EXERCISE DATA ::
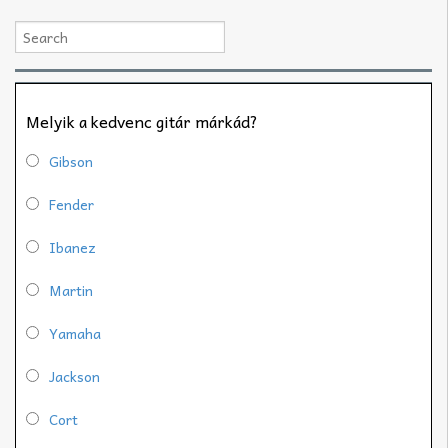
Melyik a kedvenc gitár márkád?
Gibson
Fender
Ibanez
Martin
Yamaha
Jackson
Cort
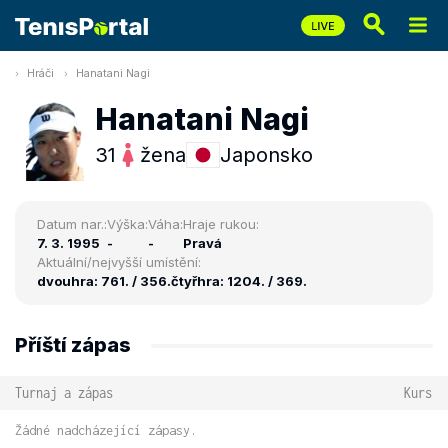
Hráči
Hanatani Nagi
Hanatani Nagi
31
žena
Japonsko
Datum nar.:
Výška:
Váha:
Hraje rukou:
7. 3. 1995
-
-
Pravá
Aktuální/nejvyšší umístění:
dvouhra: 761. / 356.
čtyřhra: 1204. / 369.
Příští zápas
Turnaj a zápas
Kurs
Žádné nadcházející zápasy.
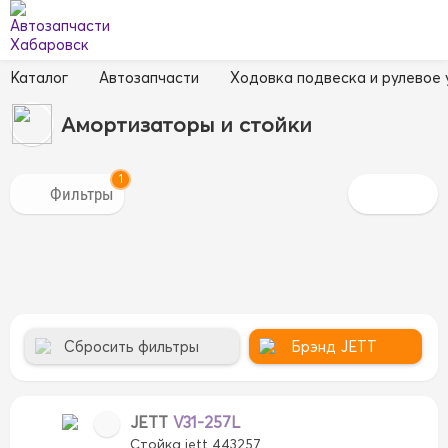
Каталог
Автозапчасти
Ходовка подвеска и рулевое
Амортизаторы и стойки
1
Сбросить фильтры
Брэнд
JETT
JETT
V31-257L
Стойка jett 443257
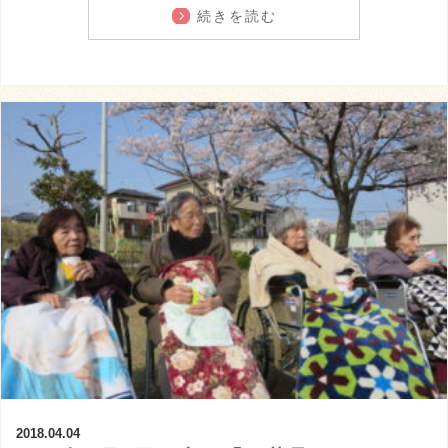
続きを読む
2018.04.04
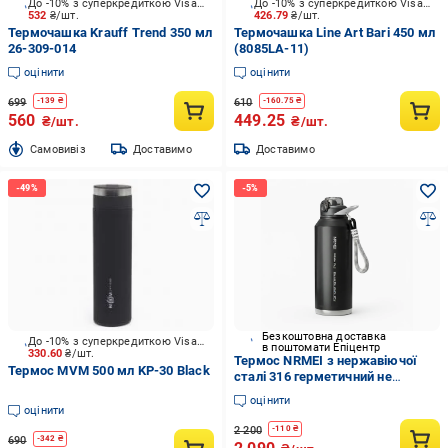
До -10% з суперкредиткою Visa Вигода
До -10% з суперкредиткою Visa Вигода
532
₴/шт.
426.79
₴/шт.
Термочашка Krauff Trend 350 мл
Термочашка Line Art Bari 450 мл
26-309-014
(8085LA-11)
оцінити
оцінити
699
610
-
139
₴
-
160.75
₴
560
449.25
₴/шт.
₴/шт.
Cамовивіз
Доставимо
Доставимо
Безкоштовна доставка
До -10% з суперкредиткою Visa Вигода
в поштомати Епіцентр
330.60
₴/шт.
Термос NRMEI з нержавіючої
Термос MVM 500 мл KP-30 Black
сталі 316 герметичний не
містить BPA 1500 мл Чорний
оцінити
(2814454909)
оцінити
2 200
-
110
₴
690
-
342
₴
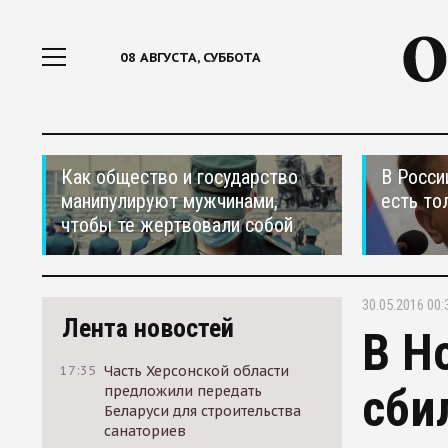
08 АВГУСТА, СУББОТА
Как общество и государство
В Росси
манипулируют мужчинами,
есть то
чтобы те жертвовали собой
30.05.2016 00:
Лента новостей
В Н
17:35
Часть Херсонской области
сби
предложили передать
Беларуси для строительства
санаториев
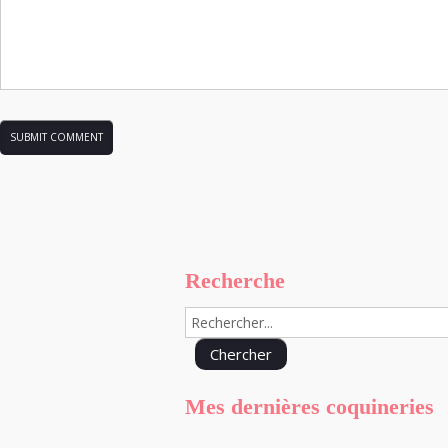
Recherche
Mes dernières coquineries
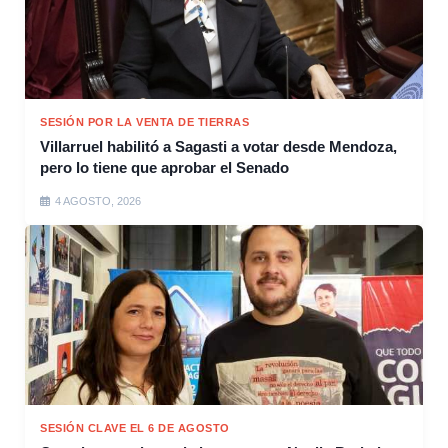
SESIÓN POR LA VENTA DE TIERRAS
Villarruel habilitó a Sagasti a votar desde Mendoza,
pero lo tiene que aprobar el Senado
4 AGOSTO, 2026
SESIÓN CLAVE EL 6 DE AGOSTO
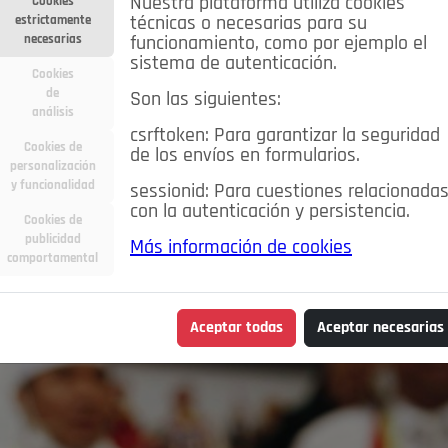
Nuestra plataforma utiliza cookies
Cookies
estrictamente
técnicas o necesarias para su
necesarias
funcionamiento, como por ejemplo el
sistema de autenticación.
Cookies
de
Son las siguientes:
análisis
csrftoken: Para garantizar la seguridad
Cookies de
de los envíos en formularios.
personalización
y funcionalidad
sessionid: Para cuestiones relacionada
con la autenticación y persistencia.
Cookies de
publicidad
Más información de cookies
comportamental
Aceptar todas
Aceptar necesarias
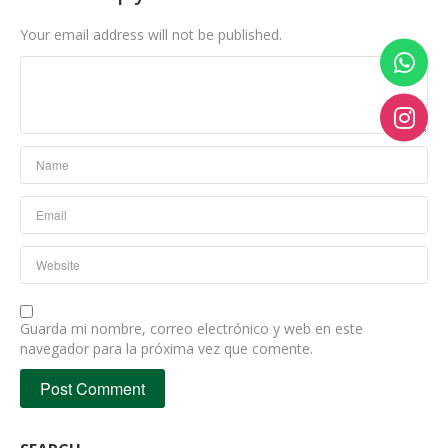
Your email address will not be published.
Guarda mi nombre, correo electrónico y web en este
navegador para la próxima vez que comente.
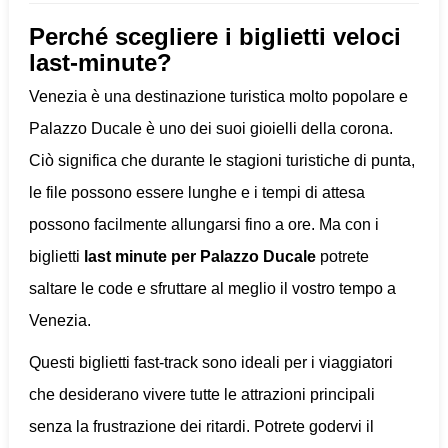
Perché scegliere i biglietti veloci
last-minute?
Venezia è una destinazione turistica molto popolare e
Palazzo Ducale è uno dei suoi gioielli della corona.
Ciò significa che durante le stagioni turistiche di punta,
le file possono essere lunghe e i tempi di attesa
possono facilmente allungarsi fino a ore. Ma con i
biglietti
last minute per Palazzo Ducale
potrete
saltare le code e sfruttare al meglio il vostro tempo a
Venezia.
Questi biglietti fast-track sono ideali per i viaggiatori
che desiderano vivere tutte le attrazioni principali
senza la frustrazione dei ritardi. Potrete godervi il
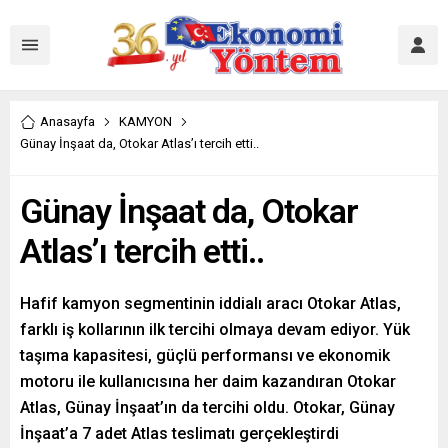
Anasayfa
KAMYON
Günay İnşaat da, Otokar Atlas’ı tercih etti..
Günay İnşaat da, Otokar
Atlas’ı tercih etti..
Hafif kamyon segmentinin iddialı aracı Otokar Atlas,
farklı iş kollarının ilk tercihi olmaya devam ediyor. Yük
taşıma kapasitesi, güçlü performansı ve ekonomik
motoru ile kullanıcısına her daim kazandıran Otokar
Atlas, Günay İnşaat’ın da tercihi oldu. Otokar, Günay
İnşaat’a 7 adet Atlas teslimatı gerçekleştirdi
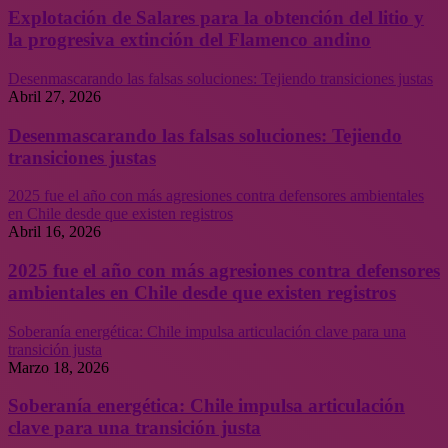
Explotación de Salares para la obtención del litio y
la progresiva extinción del Flamenco andino
Desenmascarando las falsas soluciones: Tejiendo transiciones justas
Abril 27, 2026
Desenmascarando las falsas soluciones: Tejiendo
transiciones justas
2025 fue el año con más agresiones contra defensores ambientales
en Chile desde que existen registros
Abril 16, 2026
2025 fue el año con más agresiones contra defensores
ambientales en Chile desde que existen registros
Soberanía energética: Chile impulsa articulación clave para una
transición justa
Marzo 18, 2026
Soberanía energética: Chile impulsa articulación
clave para una transición justa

TASK OBJECTIVE :: From the records above, write out exactly the lines that begin at the line with "che desiderano vivere" and end at the line with "taşıma kapasitesi, güçlü". Pictures must not appear in the output.

TASK ANSWER ::
che desiderano vivere tutte le attrazioni principali
senza la frustrazione dei ritardi. Potrete godervi il
Anasayfa
KAMYON
Günay İnşaat da, Otokar Atlas’ı tercih etti..
Günay İnşaat da, Otokar
Atlas’ı tercih etti..
Hafif kamyon segmentinin iddialı aracı Otokar Atlas,
farklı iş kollarının ilk tercihi olmaya devam ediyor. Yük
taşıma kapasitesi, güçlü performansı ve ekonomik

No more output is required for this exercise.